Встал. Ушел и не показался больше приведенному в отчаянье казначею.

Вон он какой гусь – Удача-то! Стало, все кончено с ним. И на глаза не примет…

– С Субботой, будь он дома, может, и удалось бы повернуть дело по-старому!.. – видя тоску мужа, вздумала ночью раз посоветовать Февронья Минаевна.

За запретом она хотя и долго не смела упоминать имя прежнего жениха дочери, но теперь, выслушав от сожителя затруднительные обстоятельства казначея софийского, грозившие бедой и им, разумная советница считала и себя обязанной высказаться.

– Пролитое полно не бывает… Руками не сложишь этой свадьбы, коли парня нет, а отец знать нас не хочет!.. – отозвался чуть не в бешенстве Нечай. Перед ним воскресли вдруг теперь все низости, проделанные им, чтобы сделать разрыв полным.

– А как бы ладно было!.. И Глаша бы перестала таять…

– Девичье сердце что погода: глянет солнышко – и повеселеет. Найдем другого жениха – первого забудет со вторым… А наше дело непоправимо…

– Ну, как тебе сказать?.. Не чаю, чтоб забыла… да чтобы сдалась на улещанья какого жениха… Не та девка.

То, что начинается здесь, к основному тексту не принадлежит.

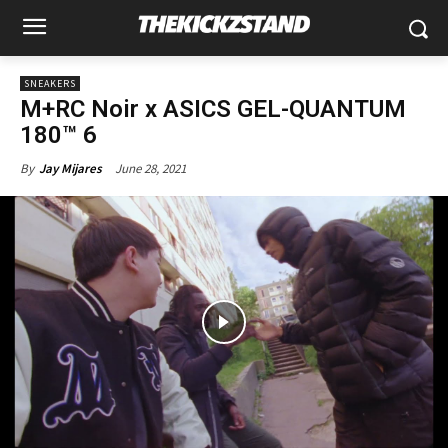
SNEAKERS
M+RC Noir x ASICS GEL-QUANTUM
180™ 6
June 28, 2021
By
Jay Mijares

– Тем ей же хуже!.. Мужья такую дурь упрямства выколачивают… покорность одна от жены требуется.

– Только не в Глашке найдешь ты эту покорность… Хоть режь ее – она будет тебе отмалчиваться… а на уме все свое…

 

– Ишь какое зелье!.. Под пару Субботке, видно.

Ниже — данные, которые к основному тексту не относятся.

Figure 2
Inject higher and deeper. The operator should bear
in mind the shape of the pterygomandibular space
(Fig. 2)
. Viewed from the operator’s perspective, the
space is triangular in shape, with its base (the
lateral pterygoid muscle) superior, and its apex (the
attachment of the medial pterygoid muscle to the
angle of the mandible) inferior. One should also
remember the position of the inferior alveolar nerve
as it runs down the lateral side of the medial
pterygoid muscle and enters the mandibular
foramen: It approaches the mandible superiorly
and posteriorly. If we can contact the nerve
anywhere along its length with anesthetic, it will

– Да, с ней добром только сделаешь!

– А какое у девки другое добро, коли неприглядность: приглянется молодец – и сдастся упрямица.

– Да был бы еще кто на примете… кому приглянуться-то?

– Увидим…

– А Субботу бы легче…

– Да коли нет его… и… нельзя…

– Я бы попыталась сама… съездить к Удаче.

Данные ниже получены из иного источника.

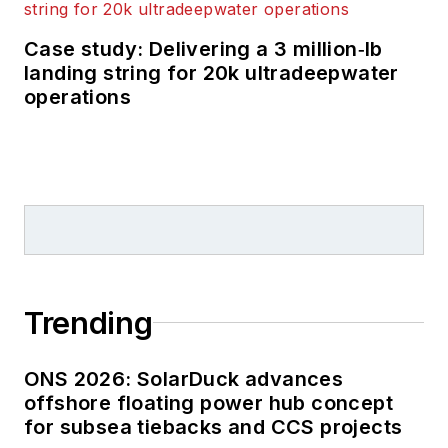
Case study: Delivering a 3 million‑lb
landing string for 20k ultradeepwater
operations
Trending
ONS 2026: SolarDuck advances
offshore floating power hub concept
for subsea tiebacks and CCS projects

Нечай задумался… Эта лазейка из явной петли ему не представлялась, а, казалось, она имела некоторую вероятность успеха; поэтому муж разрешил хозяйке-матери ехать к старому другу… еще ее куму.

Но и Февронья Минаевна брала на себя много, отваживаясь пускаться в послах для умилостивленья сурового Удачи. Боялась она сперва, что он ее не примет; но после въезда в ворота и доклада встречена была на крыльце кумом, как бы ничего не происходило между их домами. Ввел сам в светлицу. Усадил как самую дорогую, ожидаемую гостью. Спросил о здоровье детей – первой Глашеньки.

– Не больно, чай, тоскует она?

– Нельзя сказать.

– Жаль!..

– Я не могу на ее сама смотреть… Уйду и проплачу… Тает.

Удача глубоко вздохнул и погрузился в думу о Субботе: где он, сердечный? Мало-помалу пришел в себя Осорьин; пришли ему на память упросы жены – и лицо получило выражение сочувственно-трогательное. Февронья воспользовалась добрым расположением хозяина, за которым ее взор следил с удвоенною внимательностью, и поспешила вступить в речь, идя прямо к делу:

– А я, Захар Амплеич, помня твое к себе всегдашнее расположение, хочу милости просить…

– Ты, Февронья Минаевна… у меня?

– Да, голубчик, опричь тебя у меня нет человека, которому открыла бы я, кум, свою печаль да горе непоправимое.

– Печаль и горе непоправимое у тебя, Февронья Минаевна?.. Я, голубушка, ума не приложу… в чем бы я-то тут причинен оказался?

– Не ты причинен, куманек… а в беде моей ты один можешь пособить… Ты, а не кто…

– Признаться сказать, удивляешь ты, матушка, меня немало… Не знаю, что и отвечать тебе… Я, истинно говорю, не догадываюсь никак, потому что сам пальцем не двинул и не заикнулся во вред ни тебе… ни кому из ваших… Верь Господу Богу!

– Готова верить, коли говоришь и потому что не желаешь ты мне лиха – не можешь и деток моих, и бедную мою Глашеньку по миру пустить… оставить без крова…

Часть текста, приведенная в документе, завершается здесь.